Charging among an orchestra that cowers in fear like so many cumbersome cattle, Terfel is a an immaculate Todd, his saturnine power an enjoyable contrast to Johnny Depp’s nervy edge in the 2007 film of the musical. His voice is the real star of the show – wonderfully resonant and rich, it brings a smooth fluency to Sweeney Todd’s complex, octave-spanning musical soliloquies that, in performance, are more often the jagged, cracked outpourings of a man in torment. He’s a cipher, another Peter Grimes whose motives are obscure to the last. Thompson as Mrs Lovatt is more transparent; she’s having a ball, playing the role as the type of gal to end up being thrown out of any party with free booze. She focuses in tightly on the humorous side of the character – where Helena Bonham Carter played the part with sepulcral whimsy, Thompson has all the vigour of a tipsy aunt, her expansive arm movements barely encompassing her glee.

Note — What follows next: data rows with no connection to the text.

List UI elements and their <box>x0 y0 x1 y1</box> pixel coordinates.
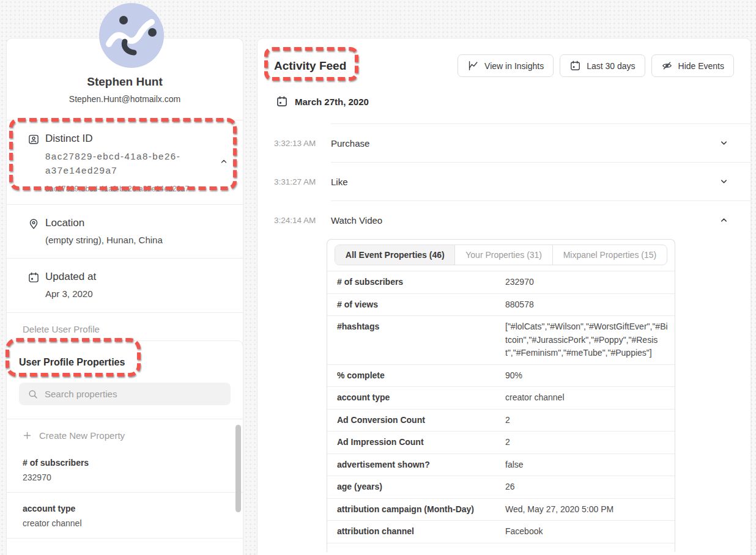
search-icon <box>28 389 39 400</box>
calendar-icon <box>569 60 581 72</box>
property-value: 232970 <box>505 276 670 289</box>
user-email: Stephen.Hunt@hotmailx.com <box>19 94 231 104</box>
table-row: #hashtags ["#lolCats","#Wilson","#WorstG… <box>327 315 675 364</box>
feed-actions: View in Insights Last 30 days <box>458 54 734 77</box>
avatar <box>99 3 164 68</box>
table-row: attribution channel Facebook <box>327 520 675 543</box>
property-value: ["#lolCats","#Wilson","#WorstGiftEver","… <box>505 320 670 360</box>
distinct-id-expanded-value: 8ac27829-ebcd-41a8-be26-a37e14ed29a7 <box>45 185 189 193</box>
last-30-days-button[interactable]: Last 30 days <box>560 54 645 77</box>
location-section: Location (empty string), Hunan, China <box>7 204 243 259</box>
create-new-property-button[interactable]: Create New Property <box>7 419 243 447</box>
property-value: creator channel <box>505 391 670 405</box>
last-30-days-label: Last 30 days <box>587 61 635 71</box>
plus-icon <box>23 431 32 440</box>
property-key: % complete <box>337 369 505 383</box>
view-in-insights-label: View in Insights <box>484 61 544 71</box>
user-name: Stephen Hunt <box>19 75 231 89</box>
updated-at-label: Updated at <box>45 271 96 283</box>
event-properties-tabs: All Event Properties (46) Your Propertie… <box>335 244 667 265</box>
view-in-insights-button[interactable]: View in Insights <box>458 54 554 77</box>
map-pin-icon <box>28 218 40 248</box>
scrollbar-thumb[interactable] <box>235 425 241 512</box>
insights-chart-icon <box>467 60 479 72</box>
eye-off-icon <box>661 60 673 72</box>
property-key: Ad Impression Count <box>337 436 505 449</box>
search-properties-box[interactable] <box>19 383 231 405</box>
tab-your-properties[interactable]: Your Properties (31) <box>454 245 552 265</box>
tab-mixpanel-properties[interactable]: Mixpanel Properties (15) <box>552 245 667 265</box>
chevron-down-icon[interactable] <box>719 138 728 147</box>
property-value: 2 <box>505 414 670 427</box>
distinct-id-body: Distinct ID 8ac27829-ebcd-41a8-be26-a37e… <box>45 133 189 193</box>
property-key: attribution channel <box>337 525 505 538</box>
user-profile-properties-title: User Profile Properties <box>7 341 243 383</box>
event-row-watch-video[interactable]: 3:24:14 AM Watch Video <box>258 200 750 239</box>
event-time: 3:31:27 AM <box>274 177 316 186</box>
property-key: attribution campaign (Month-Day) <box>337 503 505 516</box>
property-key: #hashtags <box>337 320 505 360</box>
table-row: Ad Conversion Count 2 <box>327 409 675 432</box>
date-header-label: March 27th, 2020 <box>295 97 369 107</box>
hide-events-button[interactable]: Hide Events <box>651 54 734 77</box>
create-new-property-label: Create New Property <box>39 430 125 441</box>
property-key: account type <box>337 391 505 405</box>
event-name: Purchase <box>331 138 369 148</box>
calendar-icon <box>276 95 288 108</box>
property-value: 232970 <box>23 472 227 482</box>
table-row: # of subscribers 232970 <box>327 271 675 293</box>
property-key: # of views <box>337 298 505 312</box>
property-key: Ad Conversion Count <box>337 414 505 427</box>
event-name: Watch Video <box>331 215 382 225</box>
contact-card-icon <box>28 133 40 193</box>
table-row <box>327 543 675 552</box>
date-header: March 27th, 2020 <box>276 95 750 108</box>
updated-at-value: Apr 3, 2020 <box>45 287 96 301</box>
properties-list: Create New Property # of subscribers 232… <box>7 419 243 555</box>
hide-events-label: Hide Events <box>678 61 724 71</box>
activity-feed-title: Activity Feed <box>274 59 346 73</box>
event-properties-panel: All Event Properties (46) Your Propertie… <box>327 239 675 552</box>
property-key: # of subscribers <box>337 276 505 289</box>
user-profile-card: Stephen Hunt Stephen.Hunt@hotmailx.com D… <box>6 38 243 347</box>
calendar-icon <box>28 271 40 301</box>
property-item[interactable]: account type creator channel <box>7 493 243 538</box>
distinct-id-label: Distinct ID <box>45 133 189 145</box>
location-body: Location (empty string), Hunan, China <box>45 217 163 248</box>
table-row: age (years) 26 <box>327 476 675 498</box>
property-key: advertisement shown? <box>337 458 505 472</box>
location-value: (empty string), Hunan, China <box>45 233 163 248</box>
property-value: Facebook <box>505 525 670 538</box>
table-row: # of views 880578 <box>327 293 675 316</box>
property-item[interactable]: # of subscribers 232970 <box>7 447 243 493</box>
chevron-down-icon[interactable] <box>719 177 728 186</box>
distinct-id-section[interactable]: Distinct ID 8ac27829-ebcd-41a8-be26-a37e… <box>7 120 243 204</box>
tab-all-event-properties[interactable]: All Event Properties (46) <box>335 245 454 265</box>
chevron-up-icon[interactable] <box>220 157 228 166</box>
property-value: 880578 <box>505 298 670 312</box>
event-row-purchase[interactable]: 3:32:13 AM Purchase <box>258 123 750 162</box>
property-value: false <box>505 458 670 472</box>
event-list: 3:32:13 AM Purchase 3:31:27 AM Like 3:24… <box>258 123 750 552</box>
distinct-id-value: 8ac27829-ebcd-41a8-be26-a37e14ed29a7 <box>45 149 189 178</box>
table-row: account type creator channel <box>327 386 675 409</box>
property-value: 26 <box>505 480 670 494</box>
property-value: creator channel <box>23 518 227 528</box>
chevron-up-icon[interactable] <box>719 215 728 224</box>
event-properties-table: # of subscribers 232970 # of views 88057… <box>327 271 675 552</box>
search-properties-input[interactable] <box>45 389 222 399</box>
table-row: % complete 90% <box>327 364 675 387</box>
event-name: Like <box>331 176 348 186</box>
property-key: age (years) <box>337 480 505 494</box>
property-name: # of subscribers <box>23 458 227 468</box>
property-name: account type <box>23 504 227 513</box>
property-value: 90% <box>505 369 670 383</box>
event-time: 3:24:14 AM <box>274 215 316 224</box>
table-row: attribution campaign (Month-Day) Wed, Ma… <box>327 498 675 521</box>
event-row-like[interactable]: 3:31:27 AM Like <box>258 162 750 200</box>
updated-at-body: Updated at Apr 3, 2020 <box>45 271 96 301</box>
updated-at-section: Updated at Apr 3, 2020 <box>7 258 243 312</box>
location-label: Location <box>45 217 163 229</box>
property-value: Wed, May 27, 2020 5:00 PM <box>505 503 670 516</box>
property-value: 2 <box>505 436 670 449</box>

The evening’s starry feel is supplemented by the unannounced appearance of multi-Tony Award winning Audra McDonald, who doesn’t hide her light under her tattered shawl as the Beggar Woman. Full of charisma, she heightens the contrast between her heartbreakingly sweet, rich lament of “Alms! Alms!” and her bawdy propositioning to its brightest and sharpest degree. Christian Borle swoops about as hack-barber Pirelli in a vast cape, full of musical precision and luxuriously trimmed glee in equal measure. Inevitably, some of the supporting cast are left in the shade. Antony Hope is never the easiest of parts – all priggish impetuousness – and Jay Armstrong Johnson’s relative inexperience shows as he struggles with accent and role alike. Neither is Jeff Blumenkrantz fully inflated with The Beadle’s necessary, overswelling pomposity. But the chorus’ ripe, histrionic voices have all the tremulous power needed to stand up to the orchestral big guns.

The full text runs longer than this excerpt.